Information shown Block Start

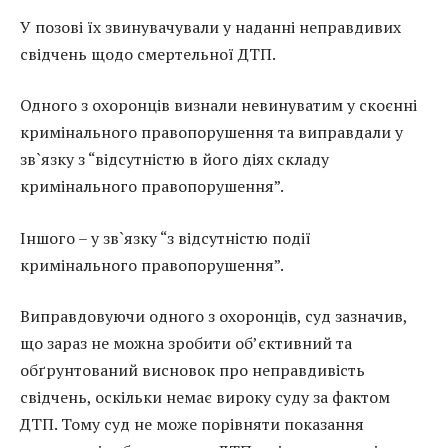
У позові їх звинувачували у наданні неправдивих
свідчень щодо смертельної ДТП.
Одного з охоронців визнали невинуватим у скоєнні
кримінального правопорушення та виправдали у
зв`язку з “відсутністю в його діях складу
кримінального правопорушення”.
Іншого – у зв`язку “з відсутністю події
кримінального правопорушення”.
Виправдовуючи одного з охоронців, суд зазначив,
що зараз не можна зробити об’єктивний та
обґрунтований висновок про неправдивість
свідчень, оскільки немає вироку суду за фактом
ДТП. Тому суд не може порівняти показання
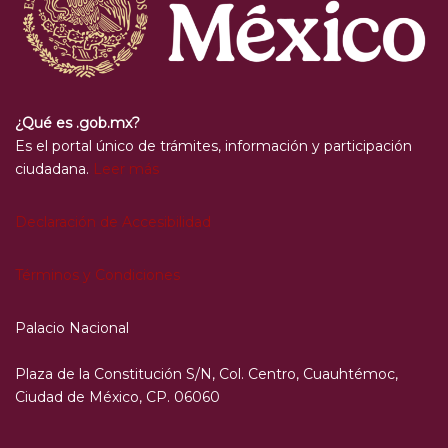
¿Qué es .gob.mx?
Es el portal único de trámites, información y participación
ciudadana.
Leer más
Declaración de Accesibilidad
Términos y Condiciones
Palacio Nacional
Plaza de la Constitución S/N, Col. Centro, Cuauhtémoc,
Ciudad de México, CP. 06060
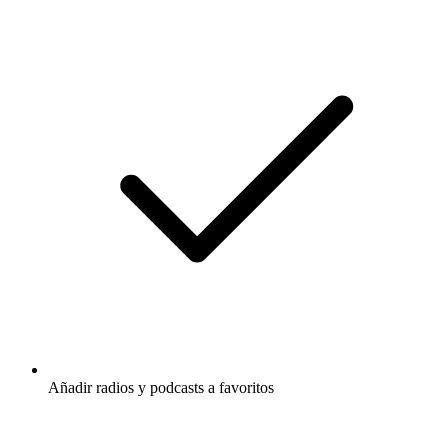
Añadir radios y podcasts a favoritos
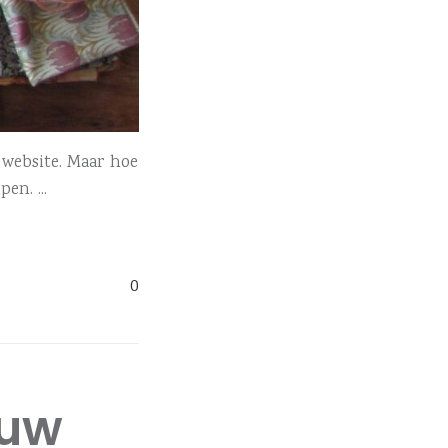
 website. Maar hoe
lpen.
0
ouw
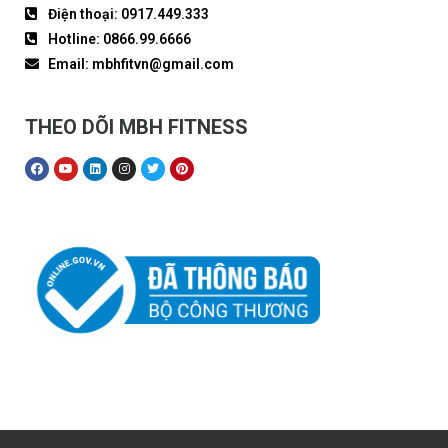
Điện thoại: 0917.449.333
Hotline: 0866.99.6666
Email: mbhfitvn@gmail.com
THEO DÕI MBH FITNESS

Information shown Block End

Task.
Reproduce the records, all of them, word for word; omit the pictures.

The answer.
У позові їх звинувачували у наданні неправдивих
свідчень щодо смертельної ДТП.
Одного з охоронців визнали невинуватим у скоєнні
кримінального правопорушення та виправдали у
зв`язку з “відсутністю в його діях складу
кримінального правопорушення”.
Іншого – у зв`язку “з відсутністю події
кримінального правопорушення”.
Виправдовуючи одного з охоронців, суд зазначив,
що зараз не можна зробити об’єктивний та
обґрунтований висновок про неправдивість
свідчень, оскільки немає вироку суду за фактом
ДТП. Тому суд не може порівняти показання
¿Qué es .gob.mx?
Es el portal único de trámites, información y participación
ciudadana.
Leer más
Declaración de Accesibilidad
Términos y Condiciones
Palacio Nacional
Plaza de la Constitución S/N, Col. Centro, Cuauhtémoc,
Ciudad de México, CP. 06060
Añadir radios y podcasts a favoritos
 website. Maar hoe
lpen.
0
ouw
Điện thoại: 0917.449.333
Hotline: 0866.99.6666
Email: mbhfitvn@gmail.com
THEO DÕI MBH FITNESS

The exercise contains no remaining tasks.